Elvis Costello ended his three-way residency in the WAMC listening area last night with a concert at UPAC in Kingston, New York and I was there. Costello previously performed at the Calvin Theatre in Northampton and the Troy Savings Bank Music Hall. Although he has a terrific new album out which he recorded with funk group the Roots, this was a solo show, mostly acoustic, featuring songs from throughout Costello’s 40-year career, plus a few old tin pan alley tunes, including a few phrases from Brother, Can You Spare a Dime, vocalized gloriously off-mic into the old theater. Highlights of the performance included a version of Radio Radio, sung with the original lyrics, in an arrangement that more overtly nodded to its twin inspirations: Bruce Springsteen and Van Morrison. Costello lovingly introduced his hit song Veronica as a tribute to his grandmother, and pulled off incredible vocal feats with the complicated, twisted melody of Deep Dark Truthful Mirror. It was a great evening, and the crowd kept Costello on stage for two lengthy encores.
The Klezmatics, the world’s greatest modern klezmer group, perform at the Mahaiwe in Great Barrington, on Saturday night at 8 p.m. Founded in 1986 in New York City, The Klezmatics almost singlehandedly pioneered the klezmer renaissance, helping to revive the traditional music and give it a contemporary, universal appeal in much the same way the Beatles did with early rock ‘n’ roll. More than that, the singular accomplishment of The Klezmatics is to have mastered the traditional music, which dates back to Eastern European Yiddish religious music, folk tunes, and dance rhythms, and deliver them in such a way that they remain with one foot firmly planted in the cultural milieu from whence they came, and the other foot in a universal sphere, speaking to audiences of any age, shape, color, or background. It’s probably why The Klezmatics are the only klezmer group ever to have won a Grammy Award, and why they are fast approaching their 30th anniversary. That’s The Klezmatics at the Mahaiwe in Great Barrington, tomorrow night at 8.
Cellist Edward Arron leads a string quintet performing works by Mozart, Brahms, Arvo Pärt, and others at The Clark in Williamstown on Sunday, at 2 p.m. Arron will be joined by world-renowned violinists Jennifer Frautschi and Tessa Lark and other performing artists in residence at The Clark.
The Yellow Ticket, a forgotten gem of the silent film era, will be screened at MASS MoCA in North Adams on Saturday at 8 p.m., with a new score composed and performed live by violinist Alicia Svigals.
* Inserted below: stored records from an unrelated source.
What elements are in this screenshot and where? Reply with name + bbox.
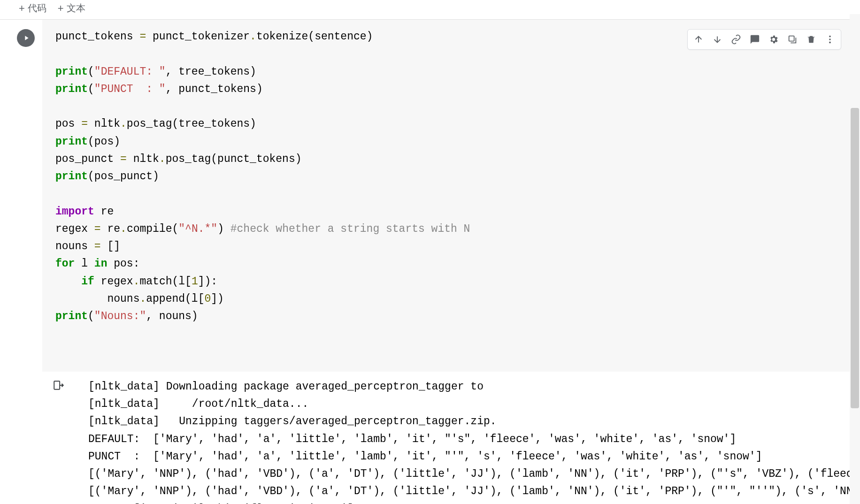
output-row: [nltk_data] Downloading package averaged… [42,372,860,504]
more-actions-button[interactable] [822,31,838,47]
cell-action-toolbar [687,29,841,50]
cell-gutter [9,20,42,504]
plus-icon: + [58,2,64,15]
add-code-button[interactable]: + 代码 [19,2,46,15]
page-scrollbar[interactable] [850,14,860,504]
svg-rect-0 [789,36,794,41]
link-cell-button[interactable] [728,31,744,47]
output-arrow-icon [53,379,65,391]
arrow-down-icon [712,34,722,45]
arrow-up-icon [693,34,704,45]
svg-point-2 [829,38,831,40]
svg-point-1 [829,36,831,38]
code-cell: punct_tokens = punct_tokenizer.tokenize(… [9,20,860,504]
settings-button[interactable] [766,31,782,47]
add-text-button[interactable]: + 文本 [58,2,85,15]
notebook-top-toolbar: + 代码 + 文本 [0,0,860,20]
run-cell-button[interactable] [17,29,35,47]
trash-icon [806,34,816,45]
mirror-icon [787,34,798,45]
move-cell-down-button[interactable] [709,31,725,47]
cell-output[interactable]: [nltk_data] Downloading package averaged… [75,372,860,504]
plus-icon: + [19,2,25,15]
mirror-cell-button[interactable] [784,31,800,47]
more-vertical-icon [825,34,835,45]
comment-icon [750,34,760,45]
scrollbar-thumb[interactable] [851,108,859,408]
gear-icon [768,34,779,45]
output-gutter [42,372,75,504]
play-icon [23,34,30,42]
svg-point-3 [829,42,831,44]
delete-cell-button[interactable] [803,31,819,47]
add-code-label: 代码 [28,2,46,15]
svg-rect-4 [54,381,60,389]
link-icon [731,34,741,45]
code-editor[interactable]: punct_tokens = punct_tokenizer.tokenize(… [42,20,860,372]
move-cell-up-button[interactable] [691,31,706,47]
add-text-label: 文本 [67,2,85,15]
comment-button[interactable] [747,31,763,47]
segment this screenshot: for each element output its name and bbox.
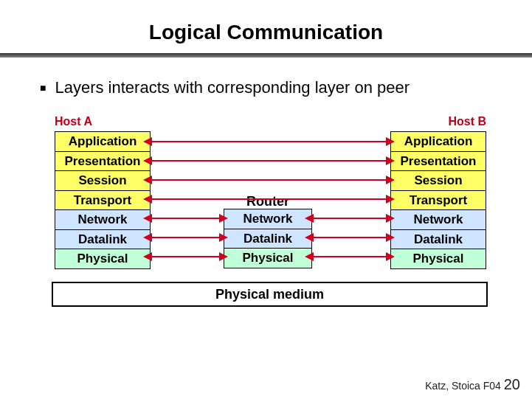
router-stack: Network Datalink Physical <box>224 209 312 268</box>
layer-transport: Transport <box>55 190 151 211</box>
router-label: Router <box>224 194 312 209</box>
host-b-label: Host B <box>448 115 486 128</box>
layer-physical: Physical <box>390 249 486 269</box>
diagram: Host A Host B Application Presentation S… <box>0 115 532 336</box>
layer-physical: Physical <box>224 248 312 268</box>
physical-medium-box: Physical medium <box>52 282 488 307</box>
layer-datalink: Datalink <box>55 229 151 250</box>
bullet-text: Layers interacts with corresponding laye… <box>55 78 410 97</box>
layer-session: Session <box>390 170 486 191</box>
layer-presentation: Presentation <box>390 151 486 172</box>
layer-network: Network <box>55 209 151 230</box>
slide-title: Logical Communication <box>0 0 532 53</box>
title-divider <box>0 53 532 58</box>
layer-network: Network <box>224 209 312 229</box>
layer-network: Network <box>390 209 486 230</box>
host-a-label: Host A <box>55 115 92 128</box>
layer-physical: Physical <box>55 249 151 269</box>
layer-application: Application <box>390 131 486 152</box>
layer-application: Application <box>55 131 151 152</box>
host-b-stack: Application Presentation Session Transpo… <box>390 131 486 268</box>
bullet-icon: ■ <box>40 82 46 94</box>
layer-datalink: Datalink <box>390 229 486 250</box>
layer-transport: Transport <box>390 190 486 211</box>
page-number: 20 <box>504 376 520 392</box>
footer: Katz, Stoica F04 20 <box>425 376 520 393</box>
host-a-stack: Application Presentation Session Transpo… <box>55 131 151 268</box>
layer-session: Session <box>55 170 151 191</box>
layer-presentation: Presentation <box>55 151 151 172</box>
slide: Logical Communication ■ Layers interacts… <box>0 0 532 399</box>
footer-text: Katz, Stoica F04 <box>425 380 501 392</box>
layer-datalink: Datalink <box>224 229 312 249</box>
bullet-item: ■ Layers interacts with corresponding la… <box>40 78 532 97</box>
Featuring a larger-than-life performance by the great Polish silent film star Pola Negri, the film is the first to explore anti-Semitism in imperial Russia.
Singer-songwriter Allison Moorer will bring her country-inflected brand of folk-rock to Club Helsinki Hudson tonight at 9. The Alabama-raised singer -- the younger sister of country singer Shelby Lynne and sometime singing-partner of Americana icon Steve Earle -- garnered an Oscar nomination for Best Original Song for A Soft Place to Fall, which was featured in Robert Redford’s film The Horse Whisperer. Allison Moorer plays a darkly intimate style of folk-pop that should appeal to fans of Shawn Colvin and Lucinda Williams.